It's been hard to ignore recent market volatility and earlier this week, we wrote about China's efforts to devalue its currency. The moves by the Chinese Central Bank have destabilized markets throughout the world, and while this volatility is not entirely due to China's efforts to control its currency in order to combat slowing economic growth, it is at least in part. The volatility has particularly been in response to the implications of China reverting to sledge hammer currency actions it had mostly moved away from in recent years, as its economy has matured. The world is wondering if China is stepping away from a more free market approach and even rejecting the idea of a more diverse, consumer driven economy.
Currencies fluctuate in a variety of ways, but typically in response to various internal, external or global macroeconomic forces. If a country has too much debt, has problems sustaining its economic growth or problems with inflation, then currencies tend to depreciate - each unit is worth less than before in comparison with other currencies. Currencies can also appreciate in comparison with others and this happens when one country's economy is stronger than others (like is the case with the US right now) or if it is considered a safe-haven, a stable investment in an otherwise volatile world. This role is often played by the Swiss.
In the 1960s, there was a system of fixed currency exchange rates called the Bretton Woods system which maintained prescribed margins for exchange rates and was the primary toolkit of central banks. Since the mid-1970s, the Bretton Woods system went out of use and IMF member countries have used whatever method they have felt was most effective, allowing currencies to float freely, pegging to another currency or a basket of currencies, or joining a currency bloc or a monetary union.
China pegged its currency to the US dollar for many years, which was viewed as a means of keeping the value of the yuan artificially low and Chinese goods cheap.
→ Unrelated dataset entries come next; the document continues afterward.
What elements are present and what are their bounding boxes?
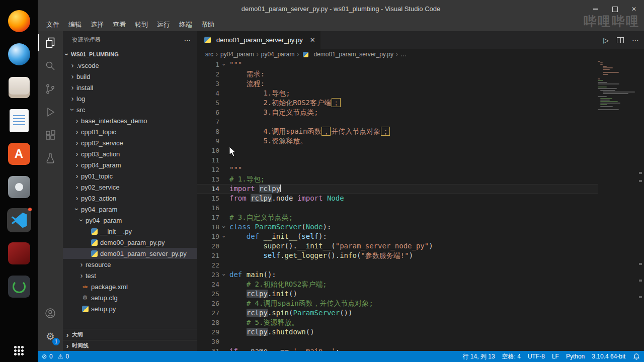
code-line[interactable]: 8 4.调用spain函数，并传入节点对象； bbox=[197, 127, 598, 136]
tree-item[interactable]: ›test bbox=[63, 270, 197, 281]
code-line[interactable]: 13# 1.导包; bbox=[197, 174, 598, 184]
code-line[interactable]: 18›class ParamServer(Node): bbox=[197, 222, 598, 232]
run-debug-icon[interactable] bbox=[38, 101, 63, 124]
tree-item[interactable]: ›resource bbox=[63, 259, 197, 270]
code-line[interactable]: 9 5.资源释放。 bbox=[197, 136, 598, 146]
menu-item[interactable]: 选择 bbox=[86, 18, 108, 31]
menu-item[interactable]: 运行 bbox=[152, 18, 175, 31]
timeline-panel-header[interactable]: › 时间线 bbox=[63, 340, 197, 351]
code-line[interactable]: 28 # 5.资源释放。 bbox=[197, 318, 598, 327]
close-button[interactable]: ✕ bbox=[631, 6, 637, 12]
maximize-button[interactable] bbox=[612, 6, 618, 12]
code-line[interactable]: 26 # 4.调用spain函数，并传入节点对象; bbox=[197, 299, 598, 308]
code-line[interactable]: 23›def main(): bbox=[197, 270, 598, 280]
code-line[interactable]: 21 self.get_logger().info("参数服务端!") bbox=[197, 251, 598, 260]
code-line[interactable]: 25 rclpy.init() bbox=[197, 289, 598, 299]
code-line[interactable]: 17# 3.自定义节点类; bbox=[197, 213, 598, 222]
status-item[interactable]: 行 14, 列 13 bbox=[459, 352, 499, 361]
tree-item[interactable]: ›cpp01_topic bbox=[63, 126, 197, 137]
code-line[interactable]: 11 bbox=[197, 155, 598, 165]
tree-item[interactable]: __init__.py bbox=[63, 226, 197, 237]
code-line[interactable]: 14import rclpy bbox=[197, 184, 598, 194]
extensions-icon[interactable] bbox=[38, 124, 63, 147]
status-item[interactable]: UTF-8 bbox=[524, 353, 548, 360]
code-line[interactable]: 22 bbox=[197, 260, 598, 270]
code-line[interactable]: 19› def __init__(self): bbox=[197, 232, 598, 241]
code-line[interactable]: 3 流程: bbox=[197, 79, 598, 88]
tab-close-icon[interactable]: ✕ bbox=[310, 36, 315, 44]
code-line[interactable]: 16 bbox=[197, 203, 598, 213]
code-line[interactable]: 1›""" bbox=[197, 60, 598, 69]
source-control-icon[interactable] bbox=[38, 77, 63, 101]
tree-item[interactable]: ›py03_action bbox=[63, 193, 197, 204]
problems-indicator[interactable]: ⊘ 0 ⚠ 0 bbox=[42, 353, 69, 360]
breadcrumb-item[interactable]: … bbox=[400, 51, 407, 58]
tree-item[interactable]: </>package.xml bbox=[63, 281, 197, 292]
sync-app-icon[interactable] bbox=[7, 275, 31, 299]
red-app-icon[interactable] bbox=[7, 241, 31, 265]
code-line[interactable]: 30 bbox=[197, 337, 598, 346]
files-app-icon[interactable] bbox=[7, 75, 31, 100]
tree-item[interactable]: ›cpp04_param bbox=[63, 159, 197, 170]
run-python-file-icon[interactable]: ▷ bbox=[603, 37, 609, 44]
overview-ruler[interactable] bbox=[637, 60, 644, 351]
software-center-icon[interactable] bbox=[7, 142, 31, 166]
explorer-icon[interactable] bbox=[38, 31, 63, 54]
code-line[interactable]: 6 3.自定义节点类; bbox=[197, 108, 598, 117]
code-line[interactable]: 29 rclpy.shutdown() bbox=[197, 327, 598, 337]
status-item[interactable]: LF bbox=[548, 353, 562, 360]
notifications-bell-icon[interactable] bbox=[633, 353, 640, 360]
menu-item[interactable]: 文件 bbox=[42, 18, 64, 31]
tree-item[interactable]: ›.vscode bbox=[63, 60, 197, 71]
tab-demo01-param-server[interactable]: demo01_param_server_py.py ✕ bbox=[197, 31, 320, 49]
tree-item[interactable]: ›build bbox=[63, 71, 197, 82]
tree-item[interactable]: ›py01_topic bbox=[63, 170, 197, 182]
testing-icon[interactable] bbox=[38, 147, 63, 170]
breadcrumb-item[interactable]: src bbox=[205, 51, 213, 58]
document-app-icon[interactable] bbox=[7, 109, 31, 133]
vscode-icon[interactable] bbox=[7, 208, 31, 232]
code-line[interactable]: 15from rclpy.node import Node bbox=[197, 194, 598, 203]
minimap[interactable] bbox=[598, 61, 636, 351]
tree-item[interactable]: ›py04_param bbox=[63, 215, 197, 226]
tree-item[interactable]: ›src bbox=[63, 104, 197, 115]
code-line[interactable]: 27 rclpy.spin(ParamServer()) bbox=[197, 308, 598, 318]
tree-item[interactable]: ›log bbox=[63, 93, 197, 104]
code-line[interactable]: 20 super().__init__("param_server_node_p… bbox=[197, 241, 598, 251]
code-line[interactable]: 10 bbox=[197, 146, 598, 155]
tree-item[interactable]: demo00_param_py.py bbox=[63, 237, 197, 248]
tree-item[interactable]: ⚙setup.cfg bbox=[63, 292, 197, 303]
code-line[interactable]: 7 bbox=[197, 117, 598, 127]
outline-panel-header[interactable]: › 大纲 bbox=[63, 329, 197, 340]
tree-item[interactable]: ›cpp03_action bbox=[63, 148, 197, 159]
tree-item[interactable]: ›cpp02_service bbox=[63, 137, 197, 148]
browser-sphere-icon[interactable] bbox=[7, 42, 31, 66]
utility-app-icon[interactable] bbox=[7, 175, 31, 199]
breadcrumb-item[interactable]: py04_param bbox=[220, 51, 254, 58]
search-icon[interactable] bbox=[38, 54, 63, 77]
firefox-icon[interactable] bbox=[7, 9, 31, 33]
status-item[interactable]: 空格: 4 bbox=[499, 352, 524, 361]
status-item[interactable]: Python bbox=[562, 353, 588, 360]
code-line[interactable]: 24 # 2.初始化ROS2客户端; bbox=[197, 280, 598, 289]
settings-gear-icon[interactable]: ⚙ 1 bbox=[38, 325, 63, 348]
account-icon[interactable] bbox=[38, 302, 63, 325]
breadcrumb-item[interactable]: demo01_param_server_py.py bbox=[301, 51, 393, 58]
code-line[interactable]: 2 需求: bbox=[197, 69, 598, 79]
code-line[interactable]: 5 2.初始化ROS2客户端； bbox=[197, 98, 598, 108]
show-applications-button[interactable] bbox=[0, 345, 38, 356]
split-editor-icon[interactable] bbox=[617, 37, 624, 43]
tree-item[interactable]: ›install bbox=[63, 82, 197, 93]
tree-item[interactable]: demo01_param_server_py.py bbox=[63, 248, 197, 259]
tree-item[interactable]: setup.py bbox=[63, 303, 197, 314]
code-line[interactable]: 12""" bbox=[197, 165, 598, 174]
menu-item[interactable]: 帮助 bbox=[197, 18, 219, 31]
more-actions-icon[interactable]: ⋯ bbox=[632, 37, 639, 44]
sidebar-more-actions-icon[interactable]: ⋯ bbox=[184, 36, 192, 44]
code-line[interactable]: 31if __name__ == '__main__': bbox=[197, 346, 598, 351]
tree-item[interactable]: ›py04_param bbox=[63, 204, 197, 215]
menu-item[interactable]: 查看 bbox=[108, 18, 130, 31]
minimize-button[interactable] bbox=[593, 6, 599, 12]
workspace-section[interactable]: › WS01_PLUMBING bbox=[63, 49, 197, 60]
breadcrumb-item[interactable]: py04_param bbox=[261, 51, 295, 58]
More recently China has pegged to a basket of currencies where the value has been allowed to float a bit more freely. With a slowing economy, China has stepped up efforts to weaken the currency even more than has naturally occurred.
So how do countries manipulate their currencies? Sterilized intervention attempts to influence the exchange rate without increasing or decreasing the monetary base, but is generally considered to not be terribly effective. Non-sterilized intervention is more common, more effective and is achieved by either purchasing or selling foreign money or bonds with domestic currency. A country aiming to drive its exchange rate down would purchase foreign currency, causing an excess supply of domestic currency (driving the price down) and creating more demand for the foreign currency, driving its value up. Another means is indirect intervention, usually policy initiatives such as taxes or restrictions on international asset transactions or currency exchange controls. The Chinese most often use non-sterilized intervention for short term manipulation but also indirect intervention as a matter of course.
Community bankers going about their daily business may search for relevance in their world to global currency fluctuations. They need look no further than policy tightening from the Federal Reserve which may not occur in September as was widely expected, due to the recent volatility in the markets. In addition to interest rates, any businesses in your bank's market footprint that import or export will be affected. American made goods, finished or components, will be more expensive and less competitive as the US is even more of a safe haven than before. Imported goods will be less expensive, which will benefit some businesses. The drop in commodity prices, especially oil, has broad effects - good for consumers, bad for producers and reflects expected lack of demand (slow economic growth) worldwide.
In the end, bank customers are hearing lots of noise from every media source about panic, photos of shell-shocked Wall St traders on the front page of newspapers. Our customers need to be reminded that the world is not coming to an end, that their deposits in the bank are still insured, that the US banking system is considered to be the safest place to put money in the world. Step out of your office and into the lobby and talk to your people. They could probably use a little reassuring right now.